La Lista Rossa 2007 della IUCN, il più completo elenco dello stato di conservazione e di rischio delle specie animali e vegetali, contiene attualmente 41.415 specie, di cui 16.306 fortemente a rischio. Sono, invece, 785 le specie effettivamente estinte, mentre altre 65 esistono solo in cattività o in serra. In testa alle specie più minacciate, ci sono i gorilla, diminuiti di oltre il 60% negli ultimi 25 anni, il delfino del fiume Yangtzé, ormai probabilmente estinto. Per la prima volta, compaiono nell'elenco i coralli, di cui almeno 10 specie delle Galapagos sono attualmente in una situazione critica.

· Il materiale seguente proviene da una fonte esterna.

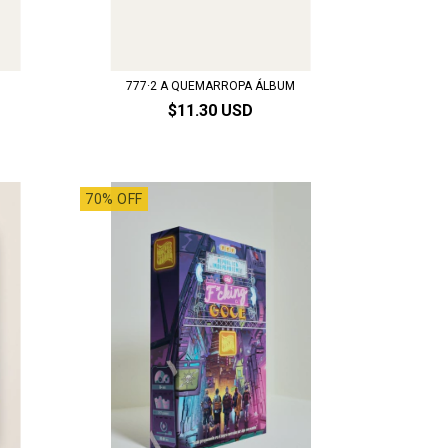
777·2 A QUEMARROPA ÁLBUM
$11.30 USD
70% OFF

Una delle minacce più forti per l'equilibrio delle specie è, ad oggi, il riscaldamento globale, che si ripercuote soprattutto sulle acque dei mari, causando, per esempio, la tropicalizzazione del Mediterraneo. Negli ultimi 40 anni si stima che nel Mare Nostrum siano entrate almeno 400 tra specie animali e vegetali prevalentemente tropicali: dal barracuda allo squalo tigre, dalla vongola delle Filippine segnalata per la prima volta nella laguna di Venezia e diffusa ora in tutto il Mediterraneo al pesce pappagallo. A livello mondiale, si stima che l'introduzione di specie alloctone, cioè originarie di altre aree geografiche, sia la causa dell'estinzione di almeno il 20% di uccelli e mammiferi, a causa dei fenomeni di predazione tra le specie, di competizione per il cibo o per la diffusione di malattie.

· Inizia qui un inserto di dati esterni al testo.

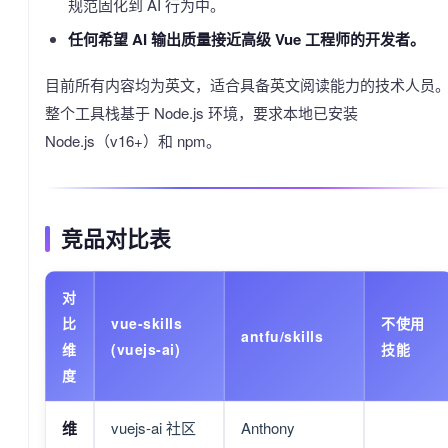
规范固化到 AI 行为中。
任何希望 AI 输出质量接近高级 Vue 工程师的开发者。
目前所有内容均为英文，适合具备英文阅读能力的技术人员
整个工具栈基于 Node.js 环境，要求本地已安装
Node.js（v16+）和 npm。
竞品对比表
对
比
vue-skills
不使用
antfu/skills
维
(vuejs-ai)
技能
度
维
vuejs-ai 社区
Anthony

Un ulteriore allarme legato all' aumento globale delle temperature è quello della desertificazione del pianeta, con risvolti sociali anche pesanti. Nel Sud del mondo, la crescente sterilità del suolo provoca esodi di massa che possono sfociare in tensioni etniche. Non indifferenti anche i risvolti sanitari, con l'aumento di malattie ed epidemie. Anche in Italia, la desertificazione minaccia il 30% circa del territorio nazionale, soprattutto nel meridione e nelle isole, dove, soprattutto nella stagione calda, sono maggiori i rischi di incendi, la rete idrica subisce fenomeni di malfunzionamento, l'economia locale è più legata alla produttività del suolo.